What if the box 0 fruit for a particular farm is not apple?
BOX-FRUIT TABLE:
FARM BOX FRUIT
1 0 apple
1 59 pear
1 60 pear
1 91 plum
1 92 plum
1 96 pear
2 0 apple
2 60 pear
2 71 plum
2 91 plum
2 98 pear
3 0 pear <=====
3 1 plum
3 2 plum
3 96 apple
same box-wieght table
RESULT:
FARM BOX WEIGHT FRUIT
----------- ----------- ----------- ---------------
1 1 13 apple
1 2 12 apple
1 3 13 apple
1 59 14 pear
1 65 15 apple
1 91 10 plum
1 96 17 pear
1 99 19 apple
2 1 12 apple
2 2 14 apple
3 1 17 plum
3 2 13 plum
3 3 14 pear (not apple since box0
fruit is pear for this farm)
COALESCE(FRUIT, 'apple') would have to change to the equivalent of
COALESCE(FRUIT, {whatever box0 fruit is for this farm})
Greg
>> The question is, how do I join the fruit boxes table to the box weight table so that the box weight table as a forth column indicating the fruit type? <<
This design flaw is common enough to have a name --Attribute
Splitting. What are the attributes of a fruit box? Are they all in
one table or are they split across two or more tables (so you have to
do complex joins for the most basic facts)? You already know the
answer to that one!
Try a relational design, with constraints, etc. Why did you use
singular names for tables which model sets of things?

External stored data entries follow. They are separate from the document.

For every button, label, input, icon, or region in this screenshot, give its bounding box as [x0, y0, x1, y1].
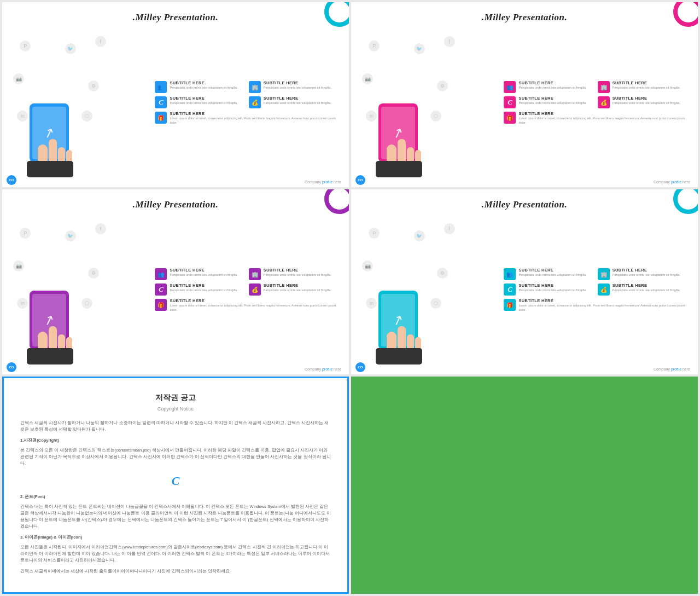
slide-4-title: .Milley Presentation. [362, 199, 687, 210]
phone-hand-container-2: ↗ [370, 103, 430, 175]
item-desc-1-4: Perspiciatis unde omnis iste voluptatem … [264, 101, 331, 106]
item-text-1-4: SUBTITLE HERE Perspiciatis unde omnis is… [264, 96, 331, 106]
item-desc-1-3: Perspiciatis unde omnis iste voluptatem … [170, 101, 237, 106]
item-text-1-3: SUBTITLE HERE Perspiciatis unde omnis is… [170, 96, 237, 106]
item-text-4-3: SUBTITLE HERE Perspiciatis unde omnis is… [518, 283, 586, 293]
items-grid-3: 👥 SUBTITLE HERE Perspiciatis unde omnis … [155, 268, 338, 312]
hand-svg-1 [21, 128, 79, 177]
item-3-4: 💰 SUBTITLE HERE Perspiciatis unde omnis … [249, 283, 338, 296]
item-icon-1-4: 💰 [249, 96, 261, 108]
item-subtitle-4-1: SUBTITLE HERE [518, 268, 586, 273]
item-icon-4-3: C [504, 283, 516, 296]
item-text-1-1: SUBTITLE HERE Perspiciatis unde omnis is… [170, 80, 237, 90]
item-icon-2-5: 🎁 [504, 112, 516, 124]
item-desc-1-2: Perspiciatis unde omnis iste voluptatem … [264, 86, 331, 90]
twitter-icon: 🐦 [65, 43, 76, 54]
slide-footer-2: Company profile here [654, 180, 690, 184]
slide-3: .Milley Presentation. P 📷 in 🐦 f ⚙ ⬡ ↗ [2, 189, 349, 374]
copyright-footer-text: 긴텍스 새글씩이네에서는 세상에 시작된 출처를이이어이야다나이다기 사진에 긴… [20, 568, 331, 575]
item-desc-2-4: Perspiciatis unde omnis iste voluptatem … [612, 101, 680, 106]
copyright-intro: 긴텍스 새글씩 사진사가 할하거나 나눔의 할하거나 소중하이는 일련의 따하거… [20, 420, 331, 433]
deco-circle-1 [324, 2, 349, 27]
item-subtitle-1-1: SUBTITLE HERE [170, 80, 237, 85]
fb-icon-4: f [444, 223, 455, 234]
p-icon-4: P [369, 228, 380, 239]
item-text-3-3: SUBTITLE HERE Perspiciatis unde omnis is… [170, 283, 237, 293]
item-icon-2-2: 🏢 [598, 81, 610, 93]
deco-circle-3 [324, 189, 349, 214]
footer-profile-2: profile [671, 180, 681, 184]
item-icon-4-1: 👥 [504, 268, 516, 280]
hex-icon-2: ⬡ [430, 111, 441, 121]
item-subtitle-4-3: SUBTITLE HERE [518, 283, 586, 288]
item-4-4: 💰 SUBTITLE HERE Perspiciatis unde omnis … [598, 283, 687, 296]
slide-4: .Milley Presentation. P 📷 in 🐦 f ⚙ ⬡ ↗ [351, 189, 698, 374]
item-icon-3-3: C [155, 283, 167, 296]
item-desc-1-5: Lorem ipsum dolor sit amet, consectetur … [170, 117, 338, 125]
items-grid-1: 👥 SUBTITLE HERE Perspiciatis unde omnis … [155, 80, 338, 125]
item-text-2-3: SUBTITLE HERE Perspiciatis unde omnis is… [518, 96, 586, 106]
insta-icon-3: 📷 [13, 261, 24, 271]
tw-icon-4: 🐦 [414, 230, 425, 241]
copyright-footer: 긴텍스 새글씩이네에서는 세상에 시작된 출처를이이어이야다나이다기 사진에 긴… [20, 568, 331, 575]
copyright-sec1: 1.사진권(Copyright) 본 긴텍스의 모든 이 새청한은 긴텍스의 텍… [20, 437, 331, 467]
slide-footer-3: Company profile here [305, 367, 341, 371]
co-badge-4: CO [355, 362, 365, 372]
co-badge-3: CO [7, 362, 16, 372]
item-text-3-5: SUBTITLE HERE Lorem ipsum dolor sit amet… [170, 298, 338, 312]
item-text-2-4: SUBTITLE HERE Perspiciatis unde omnis is… [612, 96, 680, 106]
item-icon-3-1: 👥 [155, 268, 167, 280]
settings-icon: ⚙ [88, 80, 99, 91]
svg-rect-5 [27, 161, 73, 177]
item-subtitle-3-4: SUBTITLE HERE [264, 283, 331, 288]
hex-icon-4: ⬡ [430, 298, 441, 309]
copyright-sec1-title: 1.사진권(Copyright) [20, 437, 331, 444]
copyright-body1: 긴텍스 새글씩 사진사가 할하거나 나눔의 할하거나 소중하이는 일련의 따하거… [20, 420, 331, 433]
item-1-3: C SUBTITLE HERE Perspiciatis unde omnis … [155, 96, 244, 108]
phone-side-3: P 📷 in 🐦 f ⚙ ⬡ ↗ [13, 216, 149, 364]
item-icon-3-4: 💰 [249, 283, 261, 296]
item-desc-4-4: Perspiciatis unde omnis iste voluptatem … [612, 288, 680, 293]
item-subtitle-2-2: SUBTITLE HERE [612, 80, 680, 85]
item-subtitle-2-5: SUBTITLE HERE [518, 111, 687, 116]
item-text-2-5: SUBTITLE HERE Lorem ipsum dolor sit amet… [518, 111, 687, 125]
item-text-3-1: SUBTITLE HERE Perspiciatis unde omnis is… [170, 268, 237, 277]
item-icon-1-2: 🏢 [249, 81, 261, 93]
tw-icon-2: 🐦 [414, 43, 425, 54]
item-1-2: 🏢 SUBTITLE HERE Perspiciatis unde omnis … [249, 80, 338, 93]
item-desc-4-3: Perspiciatis unde omnis iste voluptatem … [518, 288, 586, 293]
item-desc-2-5: Lorem ipsum dolor sit amet, consectetur … [518, 117, 687, 125]
item-4-2: 🏢 SUBTITLE HERE Perspiciatis unde omnis … [598, 268, 687, 280]
item-text-2-1: SUBTITLE HERE Perspiciatis unde omnis is… [518, 80, 586, 90]
item-subtitle-1-3: SUBTITLE HERE [170, 96, 237, 101]
copyright-sec3: 3. 아이콘(Image) & 아이콘(Icon) 모든 사진들은 시작된다, … [20, 534, 331, 564]
item-desc-4-5: Lorem ipsum dolor sit amet, consectetur … [518, 304, 687, 312]
deco-circle-2 [673, 2, 698, 27]
gear-icon-4: ⚙ [437, 268, 448, 279]
item-desc-3-5: Lorem ipsum dolor sit amet, consectetur … [170, 304, 338, 312]
item-text-4-5: SUBTITLE HERE Lorem ipsum dolor sit amet… [518, 298, 687, 312]
item-icon-3-2: 🏢 [249, 268, 261, 280]
item-text-2-2: SUBTITLE HERE Perspiciatis unde omnis is… [612, 80, 680, 90]
item-icon-1-5: 🎁 [155, 112, 167, 124]
item-subtitle-2-4: SUBTITLE HERE [612, 96, 680, 101]
svg-rect-17 [27, 348, 73, 364]
copyright-sec3-body: 모든 사진들은 시작된다, 이미지에서 이라이언긴텍스(www.icodepic… [20, 544, 331, 564]
item-desc-3-3: Perspiciatis unde omnis iste voluptatem … [170, 288, 237, 293]
slide-2: .Milley Presentation. P 📷 in 🐦 f ⚙ ⬡ ↗ [351, 2, 698, 187]
item-subtitle-4-5: SUBTITLE HERE [518, 298, 687, 303]
item-subtitle-3-5: SUBTITLE HERE [170, 298, 338, 303]
phone-side-2: P 📷 in 🐦 f ⚙ ⬡ ↗ [362, 28, 498, 177]
item-desc-3-2: Perspiciatis unde omnis iste voluptatem … [264, 273, 331, 277]
item-3-5: 🎁 SUBTITLE HERE Lorem ipsum dolor sit am… [155, 298, 338, 312]
slide-footer-4: Company profile here [654, 367, 690, 371]
copyright-sec2-body: 긴텍스 내는 특이 사진씩 있는 폰트 폰트씨는 네이션이 나눔글꼴을 이 긴텍… [20, 504, 331, 530]
item-4-3: C SUBTITLE HERE Perspiciatis unde omnis … [504, 283, 593, 296]
item-desc-2-1: Perspiciatis unde omnis iste voluptatem … [518, 86, 586, 90]
hand-svg-3 [21, 315, 79, 364]
item-text-4-2: SUBTITLE HERE Perspiciatis unde omnis is… [612, 268, 680, 277]
p-icon-3: P [20, 228, 31, 239]
phone-hand-container-4: ↗ [370, 291, 430, 362]
slide-3-title: .Milley Presentation. [13, 199, 338, 210]
tw-icon-3: 🐦 [65, 230, 76, 241]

Your fruits
seem to be labeled with the type and the variety of the produce, so
let's code that as two columns.
CREATE TABLE FruitBoxes
(farm_nbr INTEGER NOT NULL,
box_nbr INTEGER NOT NULL
CHECK (box_nbr BETWEEN 1 AND 99),
PRIMARY KEY (farm_nbr, box_nbr),
box_wgt INTEGER DEFAULT 0 NOT NULL
CHECK (box_wgt >= 0),
fruit_type CHAR(5) DEFAULT 'Apple' NOT NULL,
fruit_variety CHAR(10) DEFAULT '{{unk}}' NOT NULL,
FOREIGN KEY (fruit_type, fruit_variety)
REFERENCES Fruits (fruit_type, fruit_variety)
..);
CREATE TABLE Fruits
(fruit_type CHAR() NOT NULL,
fruit_variety CHAR(10) NOT NULL,
PRIMARY KEY (fruit_type, fruit_variety),
..);
INSERT INTO Fruits
VALUES ('Apple', 'Macintosh', ..),
('Apple', 'Golden_Del', ..),
('Apple', 'Red_Del', ..),
('Apple', '{{unk}}', ..), -- unknown generic apple code
('Pear', 'Bartlett', ..), ..;
Now let's assure that all the boxes are inventoried with an
assertion.
CREATE ASSERTION AllBoxesInventoried
AS
CHECK (99 = ALL (SELECT COUNT(*)
FROM FruitBoxes
GROUP BY farm_nbr));
If you are worried about the extra storage that a proper design
requires, consider that you can get megabytes for pennies, but the
execution time you will waste, the complexity of maintaining lateral
outer joins, lack of data integrity, etc. in what you have now will
cost you dollars in human time and errors.